I know that raw food is all the rage right now, but it’s simply not right for everyone. Vegetables, especially greens, are very yin and cooling. When you cook them, the color becomes richer and deeper. Humans are attracted to color because we know it’s good for us, and the deep hue signals us that the nutrients become more available once the greens or veggies have been heated. When you adequately cook your meals, the stomach doesn’t have to exert as much energy because the food is already at the temperature of your body. That means you can save your Qi for digestion and nutrient extraction instead of heating up the food.

I myself am not perfect and absolutely indulge in ice cream, juices, and cold food from time to time. However, I also combat their consumption with plenty of warming spices and herbs, nourishing cooked food including soups and stews, and the daily rotation of teas such as ginger, cinnamon, or sage (try adding cinnamon sticks to your oatstraw infusions).

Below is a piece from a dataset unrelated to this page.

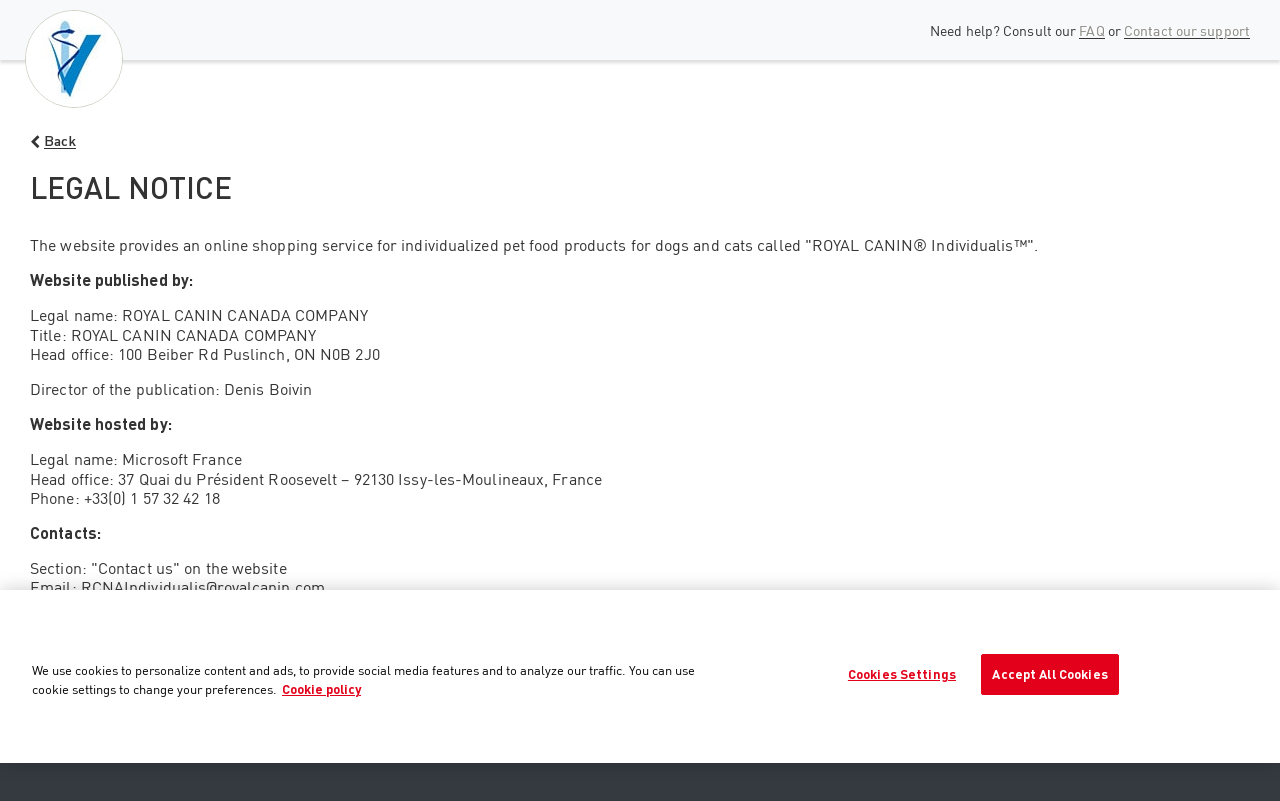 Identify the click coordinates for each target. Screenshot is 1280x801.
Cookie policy (321, 689)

I’m also very mindful to completely limit my intake of cold foods a few days before my period and during my entire time that I’m bleeding. I only eat cooked, warming foods at this time to encourage smooth blood flow and proper circulation. I also make sure to wear slippers at all times around the house, and I never get ice in my drinks even in the middle of the summer! I also bundle up like crazy in the winter to protect my digestive fire and yang energy.